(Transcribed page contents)

+---+

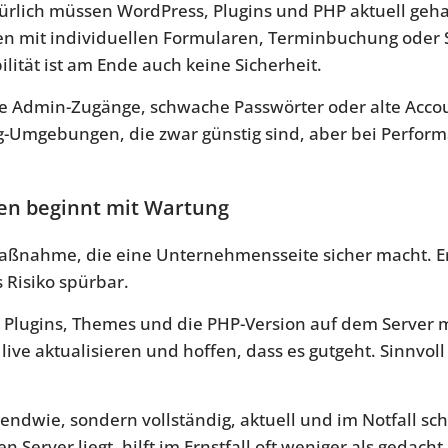
atürlich müssen WordPress, Plugins und PHP aktuell ge
en mit individuellen Formularen, Terminbuchung oder 
lität ist am Ende auch keine Sicherheit.
le Admin-Zugänge, schwache Passwörter oder alte Accou
ting-Umgebungen, die zwar günstig sind, aber bei Perfor
en beginnt mit Wartung
ne Maßnahme, die eine Unternehmensseite sicher macht. 
 Risiko spürbar.
 Plugins, Themes und die PHP-Version auf dem Server 
live aktualisieren und hoffen, dass es gutgeht. Sinnvoll
gendwie, sondern vollständig, aktuell und im Notfall sch
 Server liegt, hilft im Ernstfall oft weniger als gedach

+---+

> INSTRUCTIONS TO FOLLOW
Please go line by line through the records above, copying each one that holds the string "Plugins".

> SOLUTION FOR THIS TASK
atürlich müssen WordPress, Plugins und PHP aktuell ge
 Plugins, Themes und die PHP-Version auf dem Server 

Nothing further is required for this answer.